The advancement of data lakes allows the banks to explore AI technology and develop regulatory technology, aka ‘regtech’, for transaction monitoring and Know-Your-Customer systems. Most of these AI projects are at an early stage of development, Hardoon said.

“There are certainly a number of advantages to having a more modern industry not bound by legacy tech,” he said. “For supervision, MAS is able to collect more data points from their current business processes if the financial institutions have better monitoring systems, as it improves on the accuracy and precision of our analyses.”

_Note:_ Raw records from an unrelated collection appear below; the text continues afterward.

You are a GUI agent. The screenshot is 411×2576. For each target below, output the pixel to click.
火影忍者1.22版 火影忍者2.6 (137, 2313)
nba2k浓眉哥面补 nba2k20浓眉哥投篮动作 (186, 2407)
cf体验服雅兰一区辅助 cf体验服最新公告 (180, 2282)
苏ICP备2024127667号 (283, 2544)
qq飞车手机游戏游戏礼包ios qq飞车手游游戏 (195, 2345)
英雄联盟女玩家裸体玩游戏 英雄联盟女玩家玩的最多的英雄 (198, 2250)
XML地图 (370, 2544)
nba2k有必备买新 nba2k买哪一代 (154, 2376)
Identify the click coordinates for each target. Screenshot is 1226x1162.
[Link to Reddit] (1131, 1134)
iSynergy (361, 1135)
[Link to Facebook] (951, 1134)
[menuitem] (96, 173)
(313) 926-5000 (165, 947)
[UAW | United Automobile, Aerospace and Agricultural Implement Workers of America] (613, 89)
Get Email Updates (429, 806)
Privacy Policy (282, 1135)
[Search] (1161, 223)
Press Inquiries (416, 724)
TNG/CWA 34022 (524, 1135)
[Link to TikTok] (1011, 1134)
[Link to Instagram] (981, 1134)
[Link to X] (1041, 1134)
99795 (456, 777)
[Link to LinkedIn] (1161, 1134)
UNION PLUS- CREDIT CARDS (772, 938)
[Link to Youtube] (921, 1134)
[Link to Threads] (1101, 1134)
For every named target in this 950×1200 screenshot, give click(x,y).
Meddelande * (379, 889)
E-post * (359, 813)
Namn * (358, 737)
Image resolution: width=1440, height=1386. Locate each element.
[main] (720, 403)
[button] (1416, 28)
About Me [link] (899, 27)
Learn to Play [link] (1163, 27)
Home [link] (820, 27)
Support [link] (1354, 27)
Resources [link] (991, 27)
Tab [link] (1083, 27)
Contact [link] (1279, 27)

For data collection, cutting-edge technology gives MAS the opportunity to collect and explore granular data from financial institutions. By encouraging the industry to use AI, it can then tap into that knowledge and experience, allowing it to be the regulatory forerunner and thought-leader in data analytics-related issues, such as the ethics and usage of AI in finance.

The 2018 Global Innovation Index ranked Singapore as the most innovative economy in Asia, and fifth in the world, despite spending hundreds of millions less in R&D than other regions such as the US, which lies sixth in the overall chart.

Business sophistication and a supportive regulatory environment were the main reasons for Singapore’s advancement, and while MAS continues to blaze a trail with its approach to shaping the AI debate in financial services, everyone is taking notice.